There are reports of plants being handed down from generation to generation and being over 100 years old.
The main difference between Thanksgiving Cactus, Christmas Cactus, and Easter Cactus is the time of bloom. As their common names suggest, a Thanksgiving Cactus can bloom in late fall, one month before the Christmas Cactus. The Easter Cactus starts producing flower buds in February. Regardless of type, there are steps to follow to ensure bloom.
The difference is found in the shape of the leaves too. The Thanksgiving Cactus (Schlumbergera truncata) has very pointed and claw-shaped projections on the edges of the leaf. The Christmas Cactus (Schlumbergera bridgesii) has leaf projections that are more scalloped or teardrop-shaped. Finally, the Easter Cactus (Hatiora gaertneri, formerly known as Rhipsalidopsis gaertneri) has very rounded edges centralized on the leaf.
All of these three cacti are known as short-day plants. So to induce the plant into bloom, it must have 12 to 24 hours of darkness and cool temperatures. If you have over summered your plant outdoors or purchased it from a florist or nursery, the plant should be kept in a cool location and a dark area until it sets buds. A seldom-used bedroom or lower level is the ideal place. The Christmas Cactus and Thanksgiving Cactus require approximately six weeks of short days to bloom, whereas the Easter Cactus requires 8 to 12 weeks of short days to bloom hence the name Easter Cactus. When the buds appear, they can be brought into a warmer area for your enjoyment. Sometimes a plant might start to drop buds at this time. That could be due to drafts, too-warm temperatures, too much water, or direct sunlight. The plants enjoy bright light but not direct sunlight. The soil should be dry to one inch (2.5 cm) below the surface before watering and not fertilized or repotted while blooming. The plants seem to do the best when root-bound.

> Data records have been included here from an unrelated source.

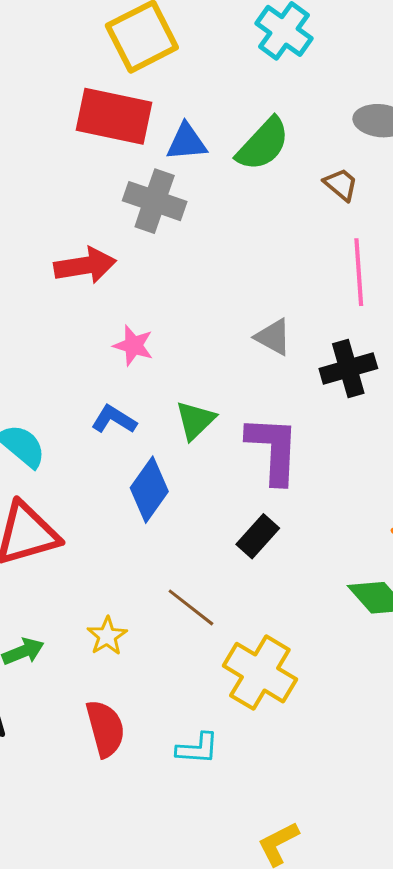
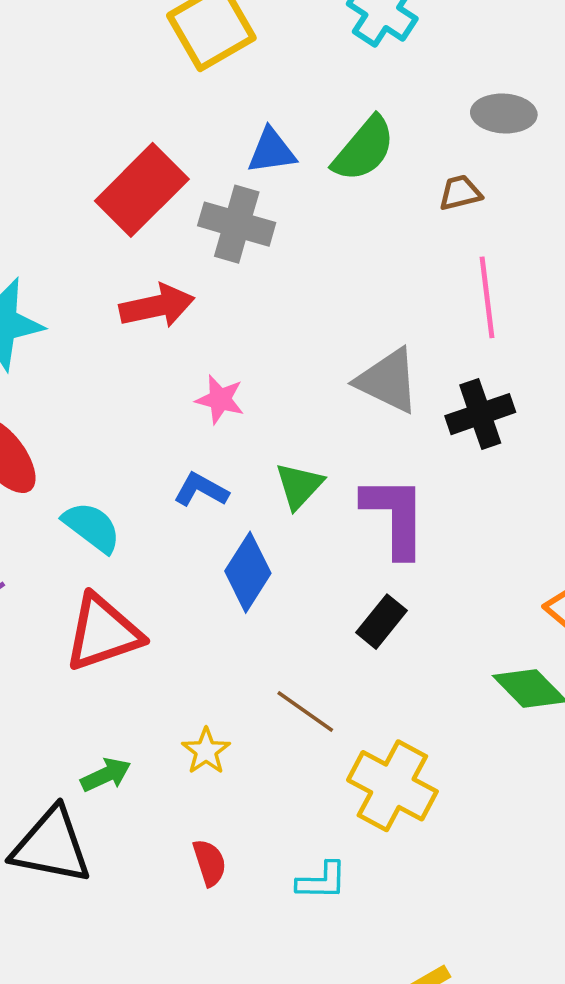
red rectangle: (114, 116) -> (142, 190), moved, turned -54
brown trapezoid: (341, 184) -> (460, 193), turned -51
gray triangle: (273, 337) -> (388, 381), size x1.5
red semicircle: (105, 729) -> (210, 863), size x0.7

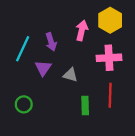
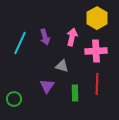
pink arrow: (82, 30) -> (72, 37), moved
purple triangle: (43, 68) -> (47, 86), moved
green circle: (24, 104) -> (14, 99), moved

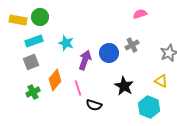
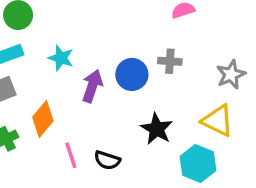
gray cross: (132, 45) -> (170, 61), turned 32
yellow triangle: (161, 81) -> (218, 121), size x1.5
pink line: (78, 88) -> (71, 155), moved

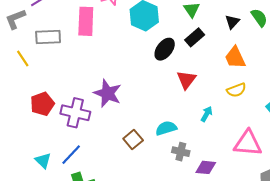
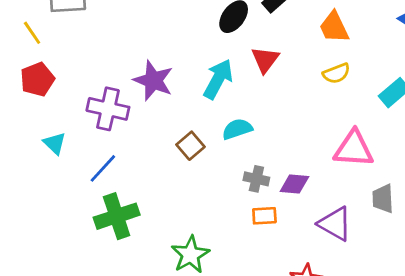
red pentagon: (42, 104) -> (37, 79), moved
cyan arrow: (207, 114) -> (218, 79), moved, size x1.8
gray cross: (181, 152) -> (256, 179), moved
cyan triangle: (43, 161) -> (55, 143), moved

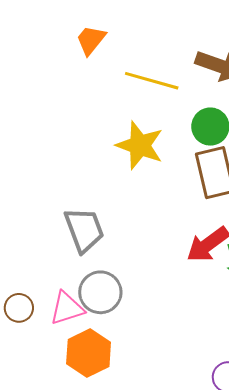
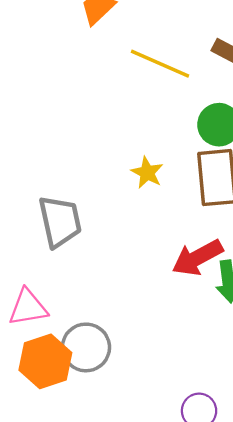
yellow star: (140, 145) -> (147, 173), moved, size x0.6
gray circle: (100, 292) -> (86, 347), moved

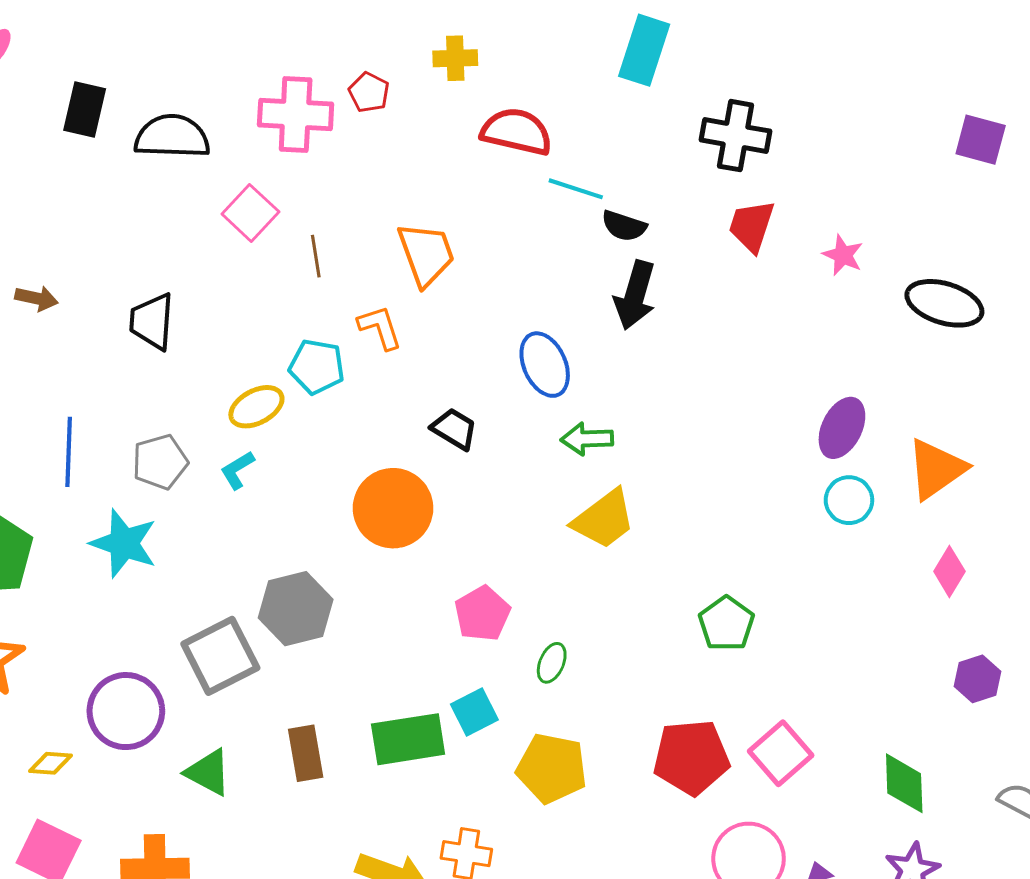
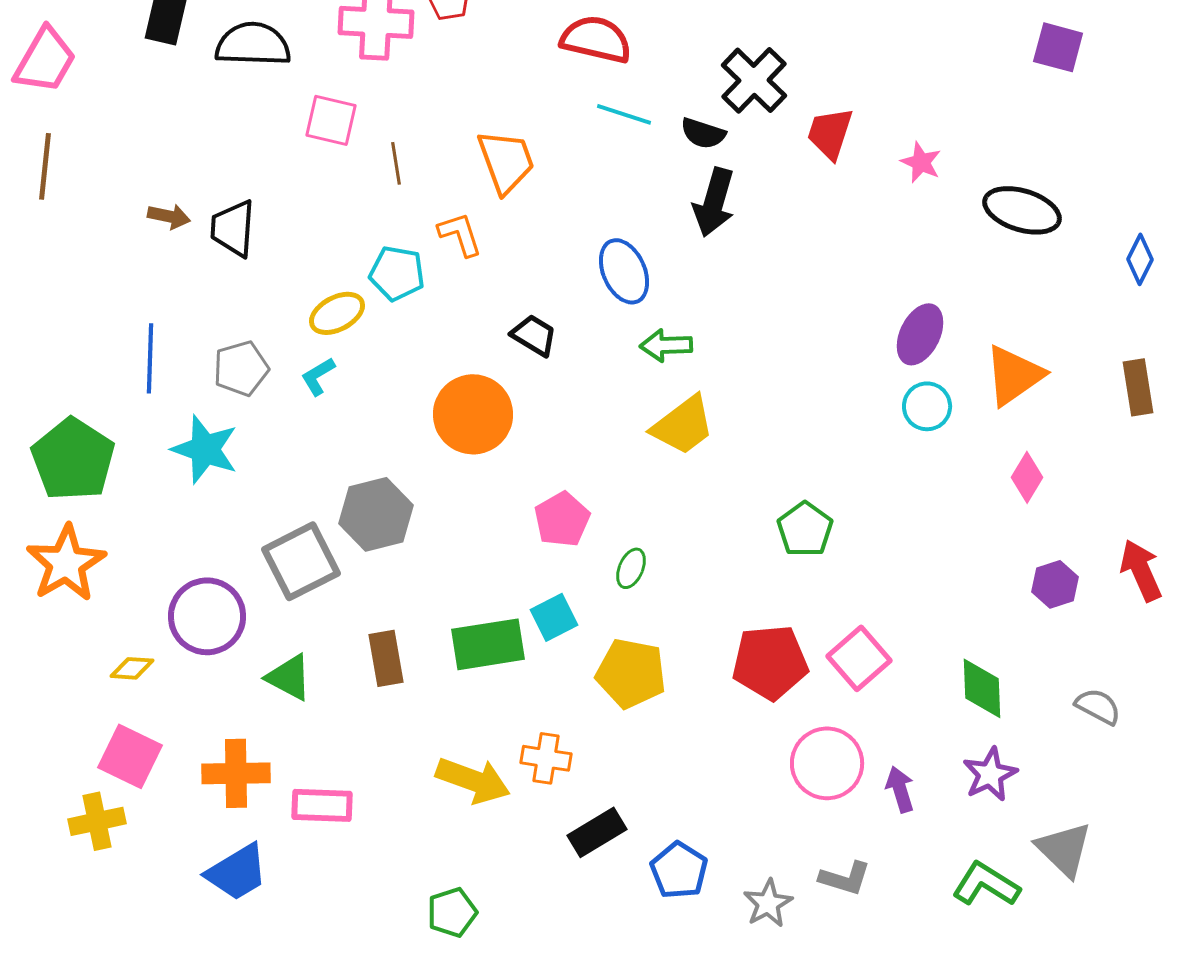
black cross: (735, 136) -> (754, 80), moved, turned 34
cyan line: (576, 189) -> (624, 114), moved
pink square: (250, 213) -> (331, 120), turned -30
brown arrow: (36, 298) -> (169, 216), moved

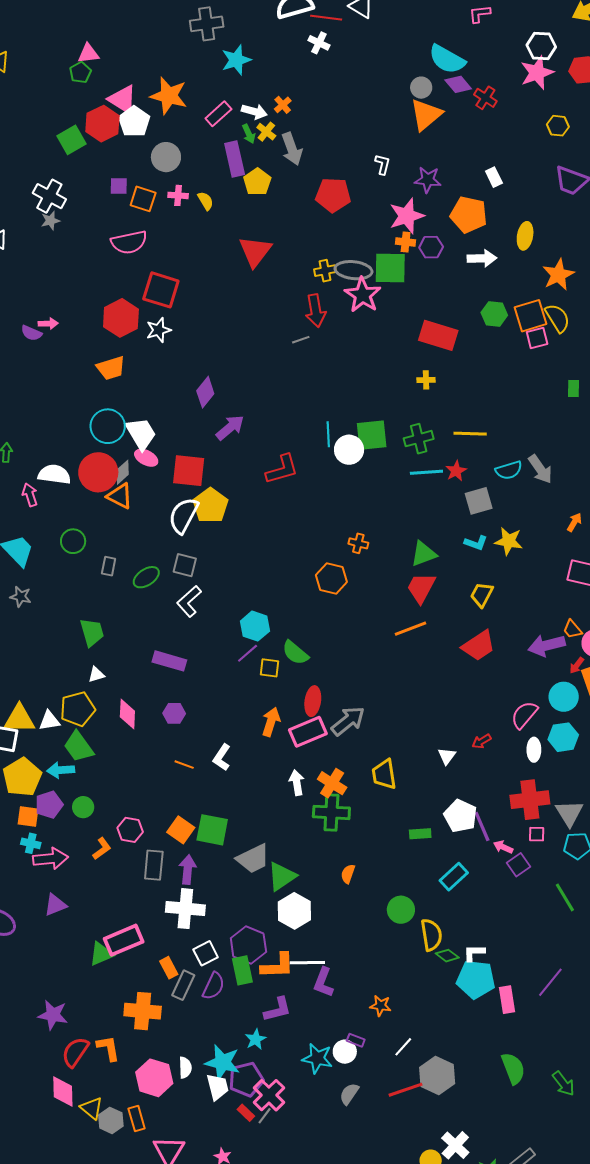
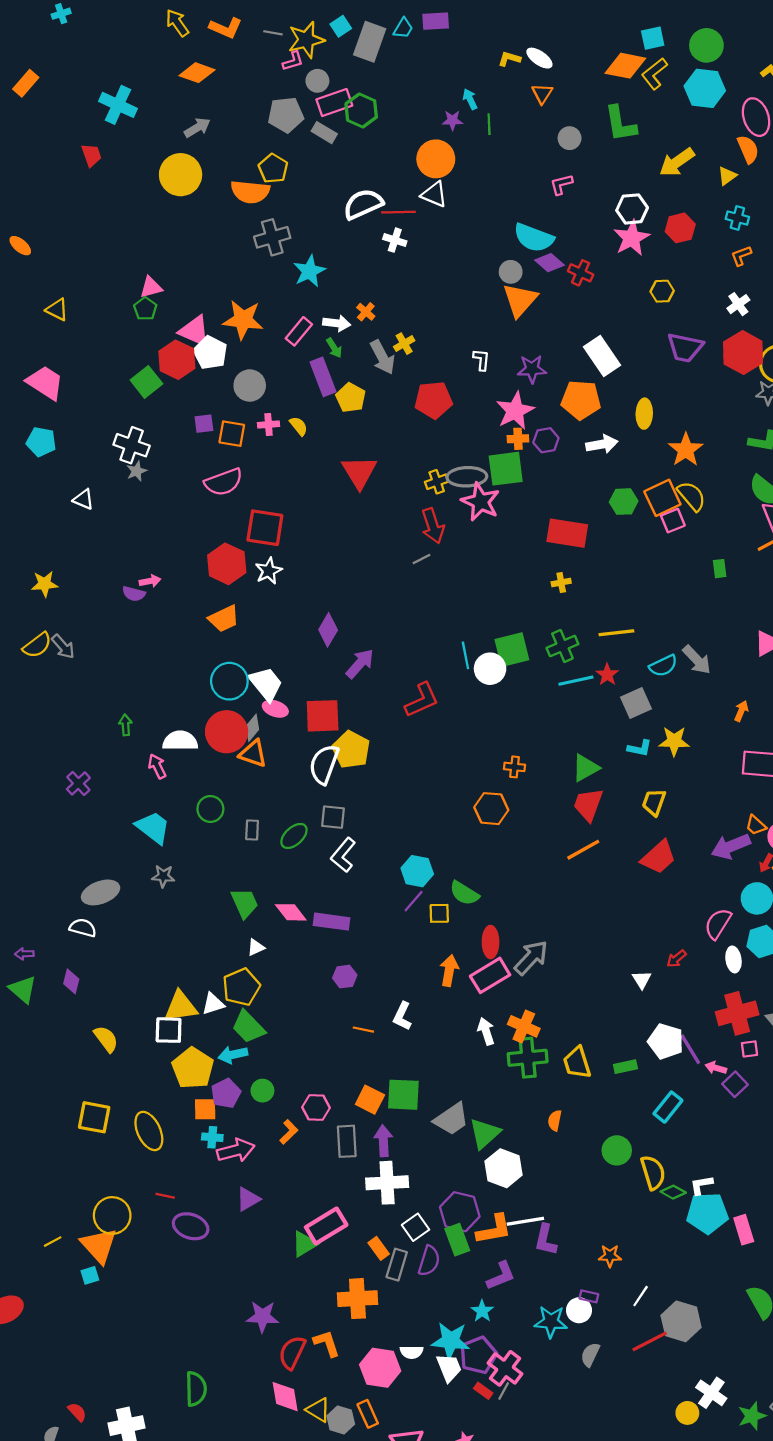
yellow cross: (266, 132) -> (404, 344), moved, turned 30
white rectangle: (494, 177) -> (602, 356), size x1.8
pink diamond: (127, 714) -> (291, 912), moved, turned -32
yellow trapezoid: (384, 774) -> (577, 1063), moved
white semicircle: (185, 1068) -> (412, 1352), turned 100

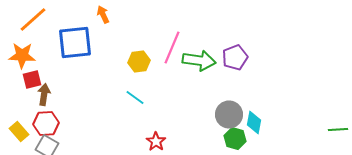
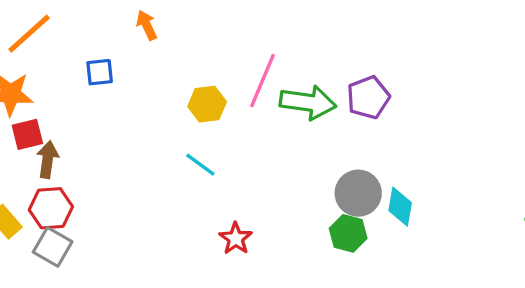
blue square: (75, 42) -> (100, 72), size x0.5
green hexagon: (235, 138) -> (348, 233), moved

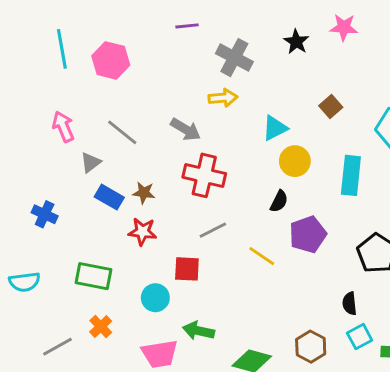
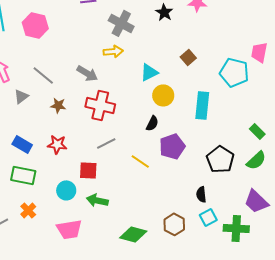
brown star: (144, 193) -> (58, 105), moved
blue rectangle: (109, 197) -> (22, 144), moved
green arrow: (198, 331) -> (97, 200), moved

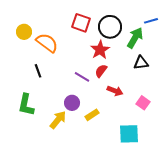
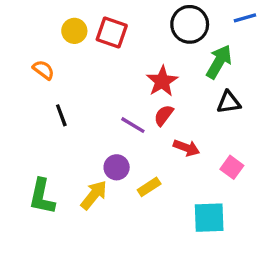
blue line: (151, 21) -> (245, 18), moved
red square: (81, 23) -> (112, 32), moved
black circle: (110, 27) -> (190, 24), moved
yellow circle: (24, 32) -> (74, 31), moved
orange semicircle: (47, 43) -> (43, 70), moved, size x0.6
green L-shape: (26, 105) -> (42, 197), moved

The Christmas Cactus and Thanksgiving Cactus may re-bloom again for you in the spring but not as profusely as holiday time blooms. If you want to encourage springtime blooms, return the plant to its short-day conditions.
These plants are relatively disease-free unless overwatered. If the plant turns reddish, it indicates too much sun, lack of phosphorus, or lack of water.